NEW CASTLE – The seventh- and eighth-grade students at Serviam Girls Academy have stories to tell. And they have one of the region’s best storytellers around to help them.
Since the fall, the students at the all-girls middle school have met once a month with Jesse Berdinka, a former Marine and movie producer who last year won Philadelphia’s Moth Story Jam GrandSLAM, a premier storytelling contest sponsored by WXPN radio and Reader’s Digest. It is part of teacher Blair Borish’s English language arts class.

Jesse Berdinka listens to seventh-grader Jocelyn Barragan’s story during a storytelling class at Serviam Academy on Feb. 28. (The Dialog/www.DonBlakePhotography)
Jesse Berdinka listens to seventh-grader Jocelyn Barragan’s story during a storytelling class at Serviam Academy on Feb. 28. (The Dialog/www.DonBlakePhotography)

After each of the stories, Berdinka and the girls offered constructive criticism to improve the story. Add more detail here, expand on that emotion there, the girls were told.
“The way you expressed it, that is who you are,” Berdinka told one student.
A good story will interest people even if they have no connection to the event being discussed, he told the girls.
“People are interested in this,” he told one girl whose story is about a funny incident that occurred at the church she attends. “They want to know a world that they’re not used to.”
Another student read about playing as a child and how that has changed over the years.
“It only gets better every time I hear it. Any notes I have are miniscule. Love it, love it, love it,” Berdinka said.
Berdinka “retired” from his storytelling hobby after winning the Moth last year, but friends asked him to read at a fundraiser at Serviam. He talked to staff members, who suggested he visit and talk to the students.
Seventh-grade students at Serviam Girls Academy share their stories with Jesse Berdinka. (The Dialog/wwwDonBlakePhotography)
Seventh-grade students at Serviam Girls Academy share their stories with Jesse Berdinka. (The Dialog/wwwDonBlakePhotography)

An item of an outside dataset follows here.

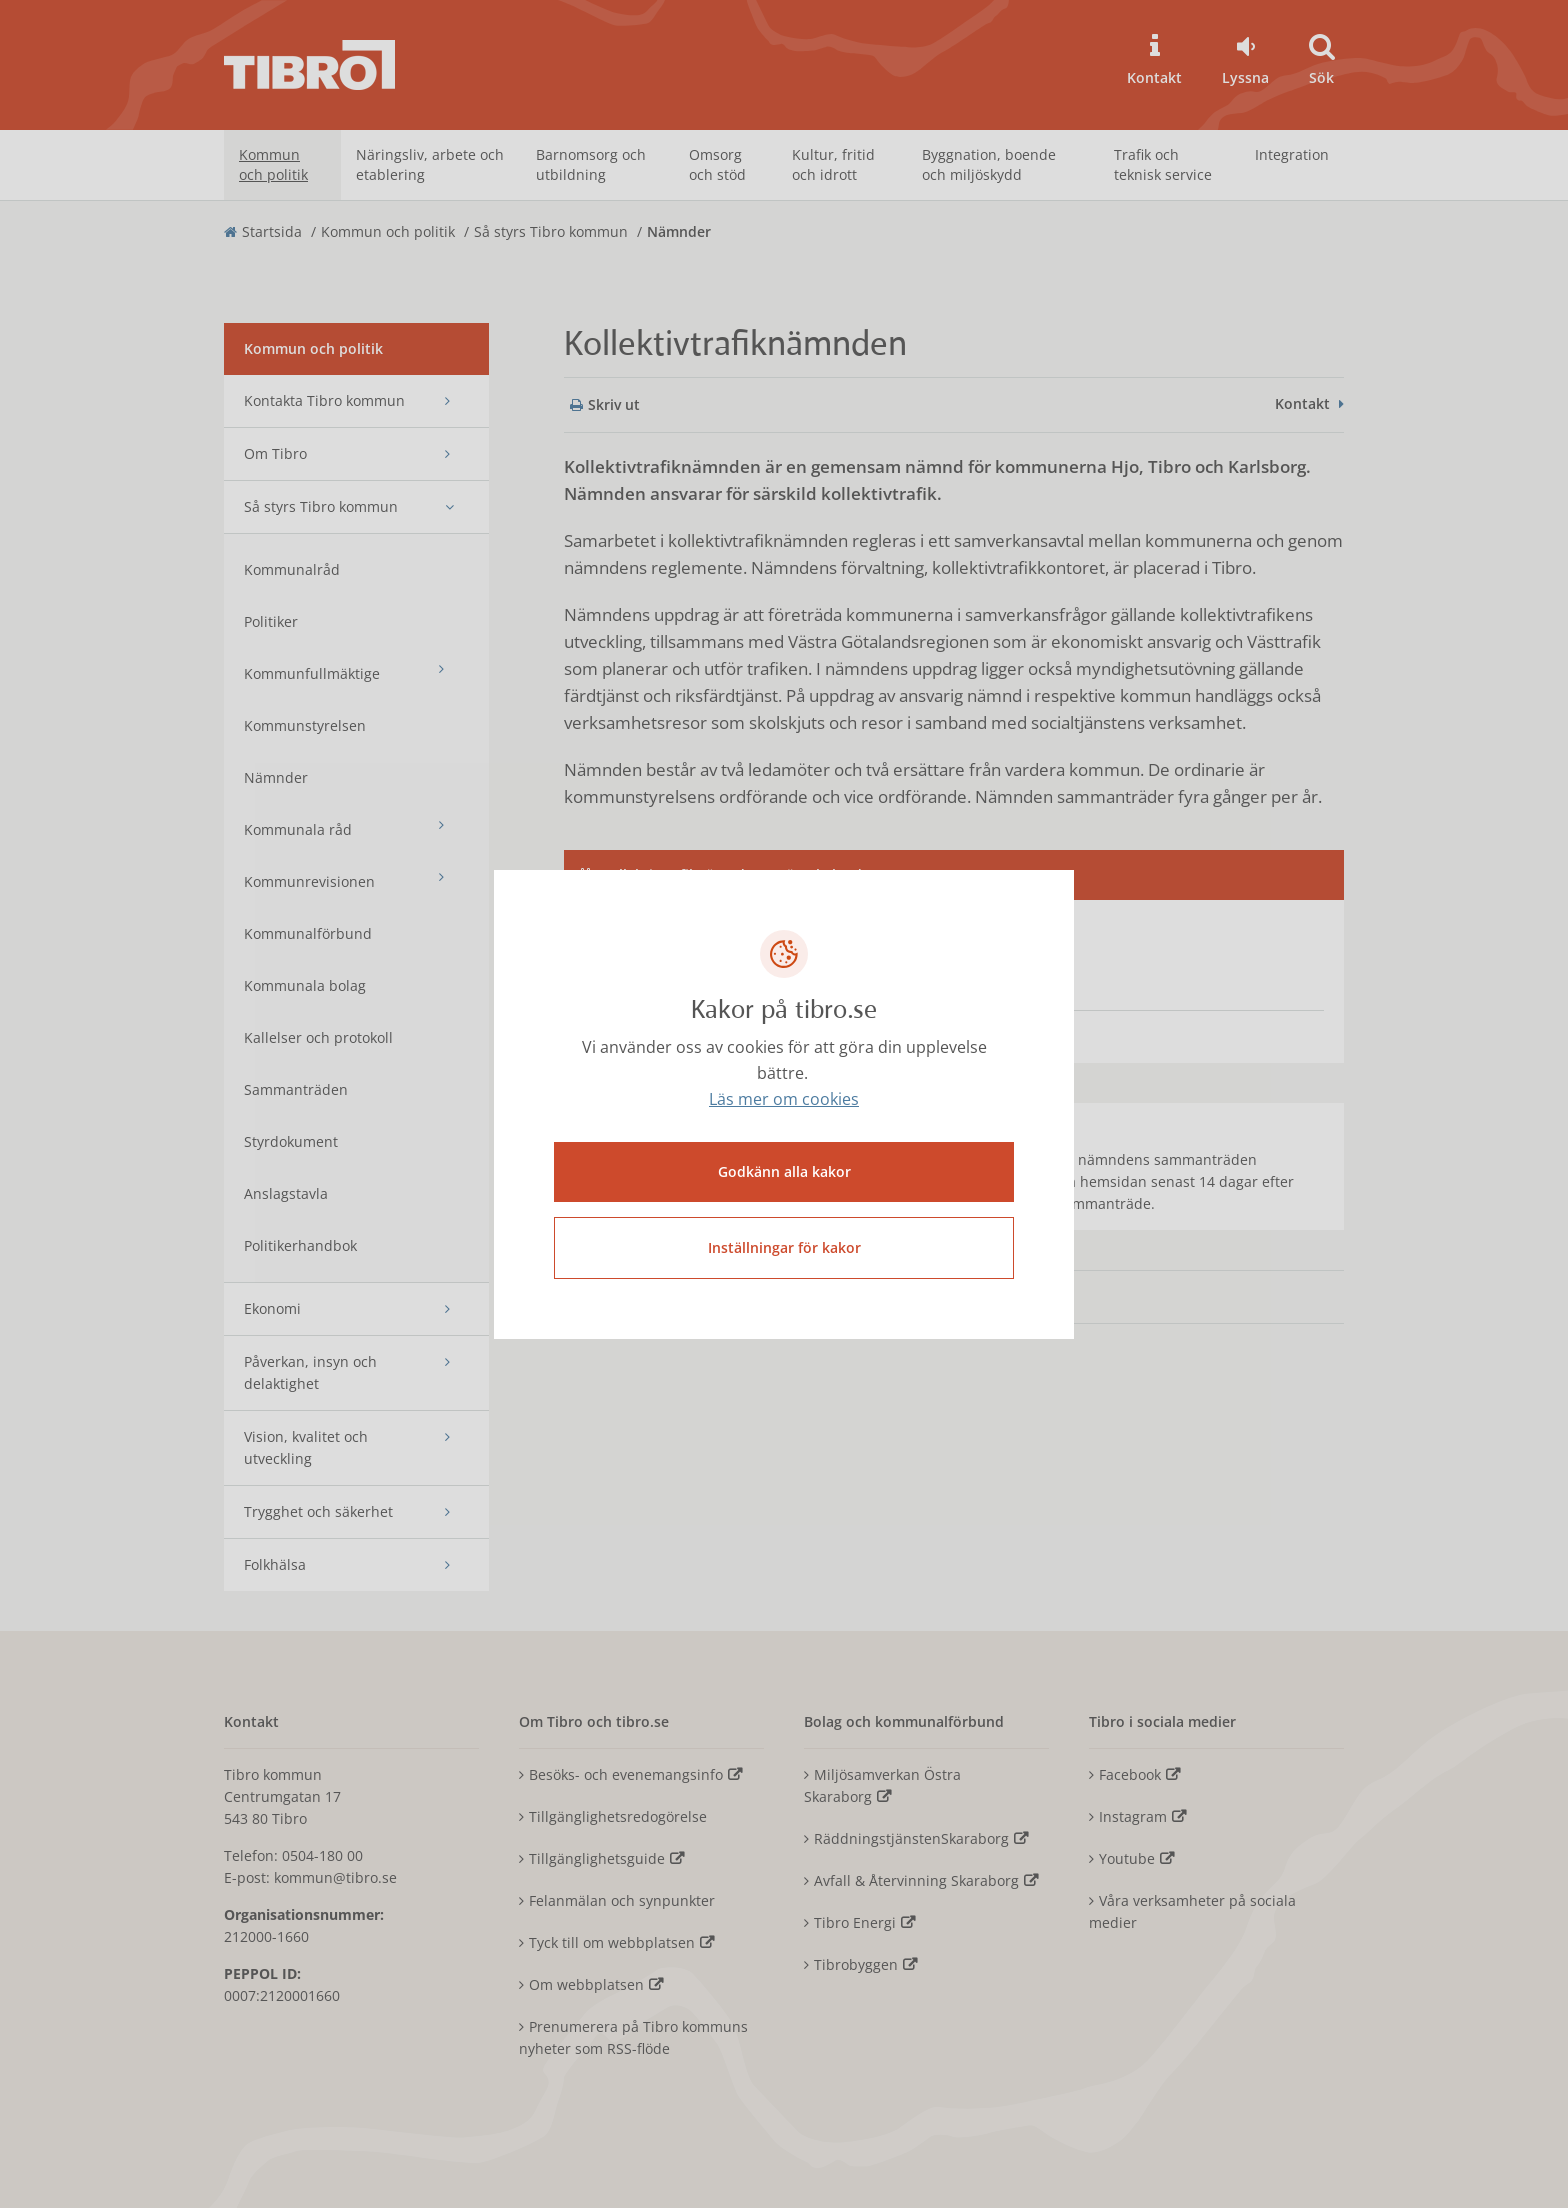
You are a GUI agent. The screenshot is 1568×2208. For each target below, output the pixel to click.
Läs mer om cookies (784, 1099)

“Instead of a talk, it ended up being a once-monthly thing to help these girls tell their own stories,” he said between classes on Feb. 28.
From the initial task of choosing a story topic, the girls have reached the stage of fine-tuning their narratives and are moving on to cadence, inflection and timing.
“How to make it conversational, how to make it for emphasis. That’s what we’re really trying to do right now,” said Berdinka, the chief creative officer for a virtual-reality company.
Eighth-grade student Zoe Abe said she likes writing and grammar, as well as talking in front of crowds, so the class is right up her alley. Her story is about how she fell at Serviam’s talent show when she was in sixth grade. Berdinka has helped her expand on the emotion she felt that night, not just on the fall itself.
“He wanted me to spread it everywhere else, and I did that,” said Zoe, who will attend Padua Academy next year. “So the story’s looking great now, but he also wanted me to work on how I gave the story and read it because when I read the story I read it as if I just typed it up like a robot. I need more emotion.”
The class will culminate in a storytelling evening sometime this spring, and Berdinka can’t wait to see his students steal the spotlight.
“Their stories, they’re really good. They’re natural-born storytellers. You can see their skills develop. They’re really, really good.”